Consider function $$${f{{\left({x}\right)}}}=\frac{{{\sin{{\left({x}\right)}}}}}{{x}}$$$ defined on interval $$${\left({0},\frac{\pi}{{2}}\right]}$$$.

We have that $$${f{'}}{\left({x}\right)}=\frac{{{x}{\cos{{\left({x}\right)}}}-{\sin{{\left({x}\right)}}}}}{{{x}}^{{2}}}=\frac{{{\cos{{\left({x}\right)}}}{\left({x}-{\tan{{\left({x}\right)}}}\right)}}}{{{x}}^{{2}}}$$$. On interval $$${\left({0},\frac{\pi}{{2}}\right)}$$$ $$${\cos{{\left({x}\right)}}}>{0}$$$ and $$${x}<{\tan{{\left({x}\right)}}}$$$, so $$${f{'}}{\left({x}\right)}<{0}$$$. This means that function is decreasing on interval $$${\left({0},\frac{\pi}{{2}}\right)}$$$.

So, for any $$${x}$$$ from $$${\left({0},\frac{\pi}{{2}}\right)}$$$ we have that $$${f{{\left({x}\right)}}}=\frac{{{\sin{{\left({x}\right)}}}}}{{x}}>{f{{\left(\frac{\pi}{{2}}\right)}}}=\frac{{2}}{\pi}$$$ or equivalently $$${\sin{{\left({x}\right)}}}>\frac{{2}}{\pi}{x}$$$.

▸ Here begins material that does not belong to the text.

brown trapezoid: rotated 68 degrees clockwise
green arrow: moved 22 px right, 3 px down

Example 2. Prove that $$${\cos{{\left({x}\right)}}}>{1}-\frac{{1}}{{2}}{{x}}^{{2}}$$$ for $$${x}>{0}$$$.

Consider function $$${f{{\left({x}\right)}}}={\cos{{\left({x}\right)}}}-{1}+\frac{{1}}{{2}}{{x}}^{{2}}$$$. We have that $$${f{{\left({0}\right)}}}={\cos{{\left({0}\right)}}}-{1}+\frac{{1}}{{2}}{{0}}^{{2}}={0}$$$.

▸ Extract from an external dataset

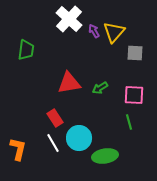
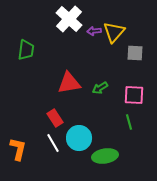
purple arrow: rotated 64 degrees counterclockwise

derivative of function $$${f{'}}{\left({x}\right)}=-{\sin{{\left({x}\right)}}}+{x}>{0}$$$ because $$${\sin{{\left({x}\right)}}}<{x}$$$.

This means that for $$${x}\ge{0}$$$ function is increasing and for $$${x}>{0}$$$ we have that $$${f{{\left({x}\right)}}}>{f{{\left({0}\right)}}}={0}$$$, i.e. $$${\cos{{\left({x}\right)}}}-{1}+\frac{{1}}{{2}}{{x}}^{{2}}>{0}$$$. This is equivalent to $$${\cos{{\left({x}\right)}}}>{1}-\frac{{1}}{{2}}{{x}}^{{2}}$$$.

Example 3. Prove that $$${\ln{{\left({x}\right)}}}\le{x}-{1}$$$ for $$${x}>{0}$$$.

Consider function $$${f{{\left({x}\right)}}}={\ln{{\left({x}\right)}}}-{x}$$$. Its derivative is $$${f{'}}{\left({x}\right)}=\frac{{1}}{{x}}-{1}$$$. Clearly $$${f{'}}{\left({x}\right)}>{0}$$$ when $$${0}<{x}<{1}$$$ and $$${f{'}}{\left({x}\right)}<{0}$$$ when $$${x}>{1}$$$.

So, function is increasing on interval $$${\left({0},{1}\right)}$$$ and decreasing on interval $$${\left({1},\infty\right)}$$$. So, at point $$${x}={1}$$$ it takes its largest value $$${f{{\left({1}\right)}}}={\ln{{\left({1}\right)}}}-{1}=-{1}$$$.

That's why $$${\ln{{\left({x}\right)}}}-{x}\le-{1}$$$ for $$${x}>{0}$$$. This is equivalent to $$${\ln{{\left({x}\right)}}}\le{x}-{1}$$$ for $$${x}>{0}$$$.